- Task to carry out: Every line below that holds the string "bonsai" should be copied out.

(Extracted data entries)
===============
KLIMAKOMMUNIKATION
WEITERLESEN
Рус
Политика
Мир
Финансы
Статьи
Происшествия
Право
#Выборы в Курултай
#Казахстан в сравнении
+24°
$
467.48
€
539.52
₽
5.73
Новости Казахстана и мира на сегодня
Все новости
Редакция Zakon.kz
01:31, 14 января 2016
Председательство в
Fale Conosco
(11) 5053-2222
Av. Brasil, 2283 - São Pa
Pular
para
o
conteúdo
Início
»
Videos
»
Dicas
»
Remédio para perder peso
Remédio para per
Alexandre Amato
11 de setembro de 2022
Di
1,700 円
===============
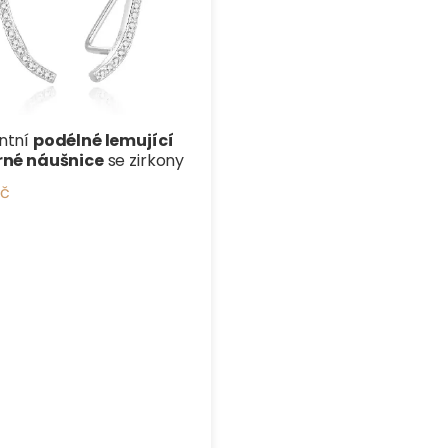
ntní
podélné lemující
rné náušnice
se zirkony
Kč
===============
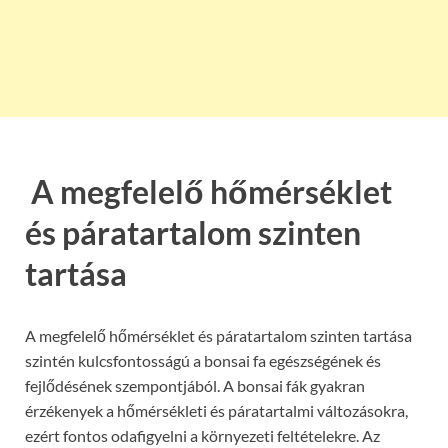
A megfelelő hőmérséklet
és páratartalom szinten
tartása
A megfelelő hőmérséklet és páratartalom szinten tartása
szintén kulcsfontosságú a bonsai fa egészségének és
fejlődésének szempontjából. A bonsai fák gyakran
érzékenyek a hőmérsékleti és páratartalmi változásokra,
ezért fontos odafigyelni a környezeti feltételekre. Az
===============
- Output for this exercise:
szintén kulcsfontosságú a bonsai fa egészségének és
fejlődésének szempontjából. A bonsai fák gyakran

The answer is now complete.